Whether or not the glass walls of these buildings are made of patio doors seems to me neither here nor there, although his mention of the fact is clearly designed to undermine any argument that the buildings are of architectural interest. And they are. There are very few modernist residential buildings in London – indeed, in the country as a whole, as far as I know. In our neck of the woods there are one or two in the Frognal area and one, rather similar to Belsize Park Gdns, on Downshire Hill. We have not been very bold or ambitious in our domestic architecture in this country. To lose what little there is seems a shame to me. The fact that these buildings may not have been built to the highest technical specification is irrelevant; they represent something bold and new for their time and, in my view, retain their interest. That cool, airy, Japanese effect is quite as attractive today as ever.

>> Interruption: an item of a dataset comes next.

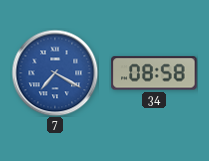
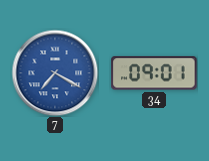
34: 08:58 -> 09:01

That the owner should have been involved in the debate about whether they should be listed strikes me as highly suspect in view of his decision to try and redevelop the site: clearly an extremely lucrative ploy. The claim that the proposed new houses will make a ‘positive contribution’ to the surroundings is at best tendentious. “Elegantly detailed Portland stone,” he says. Well, that is estate-agent-speak, usually accompanied by the claim that the building is “luxury” or “executive.” What it really means is that it is intended to look suitably expensive while remaining sufficiently bland not to discourage anyone’s taste, whereas choosing to live in the existing buildings would require some character, some particular bias: not everyone wants to live in a glass house, you can hear the disparagers claiming.
As to the view of the roof from above: which one of us – and there are many on Belsize Lane and the adjoining streets and mews – looks good from above, with our mix of flat roofs made of shiny silver asphalt, felt and weather-stained zinc? And how come it has taken Mr Hall eighteen years to get sensitive about the view he offers to his neighbours? He could clean his roof, remove the clumps of moss and twigs and other muck for a start.
He wonders too how any of us know what his house looks like. I, for one, can see over the wall. Second, a former wife rented office space there twenty-five years ago. Third, the gate used to be left open much more than it is now. And I notice that the whole place looks very uncared for by comparison with former times. Is this deliberate or merely economising in the confident belief that the jackpot is at hand?
It may well be energy-inefficient. How many of the nation’s listed buildings – churches, castles, Jacobean mansions, Georgian and Victorian country houses – are not? How many of the houses on Belsize Park Gardens are energy-efficient in any meaningful sense?
Mr Hall says that the interior of these houses has been much altered from the original arrangements. Of how many historically important buildings, eventually lovingly and expensively restored, has this not been true?